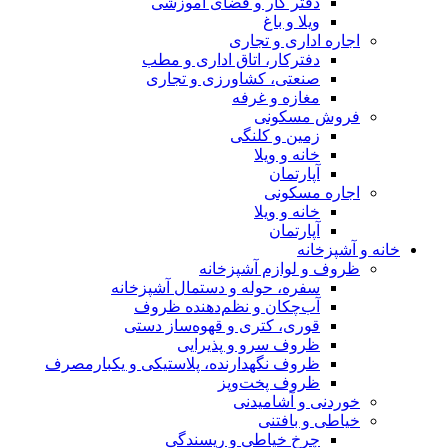
دفتر کار و فضای آموزشی
ویلا و باغ
اجاره اداری و تجاری
دفترکار، اتاق اداری و مطب
صنعتی، کشاورزی و تجاری
مغازه و غرفه
فروش مسکونی
زمین و کلنگی
خانه و ویلا
آپارتمان
اجاره مسکونی
خانه و ویلا
آپارتمان
خانه و آشپزخانه
ظروف و لوازم آشپزخانه
سفره، حوله و دستمال آشپزخانه
آب‌چکان و نظم‌دهنده ظروف
قوری، کتری و قهوه‌ساز دستی
ظروف سرو و پذیرایی
ظروف نگهدارنده، پلاستیکی و یکبارمصرف
ظروف پخت‌وپز
خوردنی و آشامیدنی
خیاطی و بافتنی
چرخ خیاطی و ریسندگی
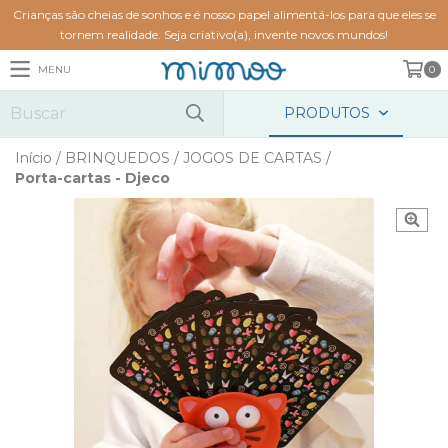
Crianças são cheias de sonhos e é nosso papel alimentá-los para que eles se
tornem realidade. Seja criativo(a), invente novos mundos!
MENU
0
PRODUTOS
Início
/
BRINQUEDOS
/
JOGOS DE CARTAS
/
Porta-cartas - Djeco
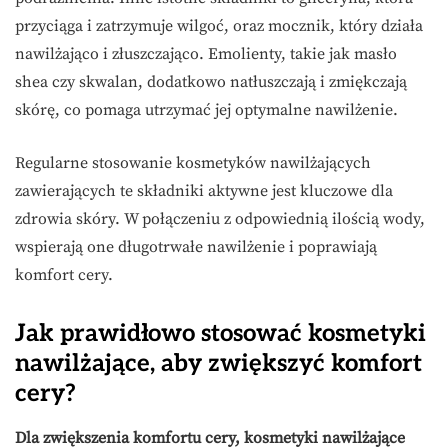
przyciąga i zatrzymuje wilgoć, oraz mocznik, który działa
nawilżająco i złuszczająco. Emolienty, takie jak masło
shea czy skwalan, dodatkowo natłuszczają i zmiękczają
skórę, co pomaga utrzymać jej optymalne nawilżenie.
Regularne stosowanie kosmetyków nawilżających
zawierających te składniki aktywne jest kluczowe dla
zdrowia skóry. W połączeniu z odpowiednią ilością wody,
wspierają one długotrwałe nawilżenie i poprawiają
komfort cery.
Jak prawidłowo stosować kosmetyki
nawilżające, aby zwiększyć komfort
cery?
Dla zwiększenia komfortu cery, kosmetyki nawilżające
_ _ _ _ _
■ WHAT TO WORK ON ■
No pictures belong in the copy. Transcribe every entry exactly.

■ COMPLETED EXERCISE ■
دفتر کار و فضای آموزشی
ویلا و باغ
اجاره اداری و تجاری
دفترکار، اتاق اداری و مطب
صنعتی، کشاورزی و تجاری
مغازه و غرفه
فروش مسکونی
زمین و کلنگی
خانه و ویلا
آپارتمان
اجاره مسکونی
خانه و ویلا
آپارتمان
خانه و آشپزخانه
ظروف و لوازم آشپزخانه
سفره، حوله و دستمال آشپزخانه
آب‌چکان و نظم‌دهنده ظروف
قوری، کتری و قهوه‌ساز دستی
ظروف سرو و پذیرایی
ظروف نگهدارنده، پلاستیکی و یکبارمصرف
ظروف پخت‌وپز
خوردنی و آشامیدنی
خیاطی و بافتنی
چرخ خیاطی و ریسندگی
Crianças são cheias de sonhos e é nosso papel alimentá-los para que eles se
tornem realidade. Seja criativo(a), invente novos mundos!
MENU
0
PRODUTOS
Início
/
BRINQUEDOS
/
JOGOS DE CARTAS
/
Porta-cartas - Djeco
przyciąga i zatrzymuje wilgoć, oraz mocznik, który działa
nawilżająco i złuszczająco. Emolienty, takie jak masło
shea czy skwalan, dodatkowo natłuszczają i zmiękczają
skórę, co pomaga utrzymać jej optymalne nawilżenie.
Regularne stosowanie kosmetyków nawilżających
zawierających te składniki aktywne jest kluczowe dla
zdrowia skóry. W połączeniu z odpowiednią ilością wody,
wspierają one długotrwałe nawilżenie i poprawiają
komfort cery.
Jak prawidłowo stosować kosmetyki
nawilżające, aby zwiększyć komfort
cery?
Dla zwiększenia komfortu cery, kosmetyki nawilżające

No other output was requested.